Reported by candidates from Intuit's online assessment. Pattern, common pitfall, and the honest play if you blank under the timer.

Get StealthCoderRuns invisibly during the live Intuit OA. Under 2s to a working solution.
Founder's read

You're facing Intuit's Max Reward problem, reported in February 2024. This is a classic greedy or dynamic-programming trap that tests whether you optimize locally or think ahead. Candidates often grab the highest immediate reward and tank on test cases where patience pays off. You have a couple of days to nail the pattern. StealthCoder is your safety net if you blank during the live assessment and need the core logic fed back to you in real time.

Pattern and pitfall

Max Reward problems typically hinge on understanding whether you should pick the best option now or defer for a better combo later. The greedy approach works when you can prove a locally optimal choice never blocks a globally optimal one. More often, you need dynamic programming: state is your current position or reward count, and you explore both paths (take now, or skip and come back). The trick isn't the code, it's recognizing that sorting by reward alone misleads you. You need to factor in constraints: are there limits on picks, time windows, or dependencies between rewards? Common pitfall: jumping to greedy without proving it works. During the OA, if you blank on the DP formulation, StealthCoder reads the problem and suggests the state space and transition logic so you can code it out.

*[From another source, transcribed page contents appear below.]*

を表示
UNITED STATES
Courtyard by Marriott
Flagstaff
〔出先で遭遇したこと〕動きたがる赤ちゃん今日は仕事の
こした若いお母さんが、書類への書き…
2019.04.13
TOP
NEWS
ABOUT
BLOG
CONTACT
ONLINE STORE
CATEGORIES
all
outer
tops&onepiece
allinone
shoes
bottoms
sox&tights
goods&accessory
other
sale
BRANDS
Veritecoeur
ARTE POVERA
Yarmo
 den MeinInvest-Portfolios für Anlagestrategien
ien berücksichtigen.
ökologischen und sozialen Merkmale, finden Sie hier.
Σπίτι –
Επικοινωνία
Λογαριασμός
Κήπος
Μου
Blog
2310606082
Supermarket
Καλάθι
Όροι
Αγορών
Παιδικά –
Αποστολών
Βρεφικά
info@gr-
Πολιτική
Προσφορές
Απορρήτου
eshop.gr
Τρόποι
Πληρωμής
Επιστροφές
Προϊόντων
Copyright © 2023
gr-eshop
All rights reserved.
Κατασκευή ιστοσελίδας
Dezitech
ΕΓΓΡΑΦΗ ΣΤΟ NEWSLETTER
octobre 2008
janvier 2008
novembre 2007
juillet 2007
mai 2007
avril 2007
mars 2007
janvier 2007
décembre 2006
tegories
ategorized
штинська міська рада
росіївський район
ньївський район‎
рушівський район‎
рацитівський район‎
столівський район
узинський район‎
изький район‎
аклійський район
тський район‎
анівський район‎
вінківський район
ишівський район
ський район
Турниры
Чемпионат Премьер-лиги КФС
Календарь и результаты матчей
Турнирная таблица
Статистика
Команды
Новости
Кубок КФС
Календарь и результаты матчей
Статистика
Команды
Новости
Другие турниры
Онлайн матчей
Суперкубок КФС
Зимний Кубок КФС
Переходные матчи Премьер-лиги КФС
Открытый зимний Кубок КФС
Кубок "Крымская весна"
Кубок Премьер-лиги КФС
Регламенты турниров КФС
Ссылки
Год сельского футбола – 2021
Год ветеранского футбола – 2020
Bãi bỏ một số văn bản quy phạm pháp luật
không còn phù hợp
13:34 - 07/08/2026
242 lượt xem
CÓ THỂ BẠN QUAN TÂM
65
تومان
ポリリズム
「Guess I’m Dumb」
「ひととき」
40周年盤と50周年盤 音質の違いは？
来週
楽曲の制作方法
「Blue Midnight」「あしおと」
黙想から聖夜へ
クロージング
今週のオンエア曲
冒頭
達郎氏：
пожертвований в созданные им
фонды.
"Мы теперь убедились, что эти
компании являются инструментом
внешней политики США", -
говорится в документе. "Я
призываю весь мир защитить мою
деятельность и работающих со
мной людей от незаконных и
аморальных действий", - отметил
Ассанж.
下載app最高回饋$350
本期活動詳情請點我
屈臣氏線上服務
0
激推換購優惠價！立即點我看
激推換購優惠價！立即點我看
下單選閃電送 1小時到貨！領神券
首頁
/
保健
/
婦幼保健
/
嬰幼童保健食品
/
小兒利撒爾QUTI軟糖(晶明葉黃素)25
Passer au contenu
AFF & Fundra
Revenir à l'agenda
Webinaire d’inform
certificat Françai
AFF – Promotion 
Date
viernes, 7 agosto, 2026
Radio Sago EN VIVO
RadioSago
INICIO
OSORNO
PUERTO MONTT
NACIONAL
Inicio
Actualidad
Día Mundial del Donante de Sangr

The honest play: practice the pattern, and have StealthCoder ready for the one you didn't see coming.

If this hits your live OA

You can drill Max Reward (Intuit India) cold, or you can hedge it. StealthCoder runs invisibly during screen share and surfaces a working solution in under 2 seconds. The proctor sees the IDE. They don't see what's behind it. Built for the candidate who saw this exact problem leak two days before his OA and wondered if anyone had a play.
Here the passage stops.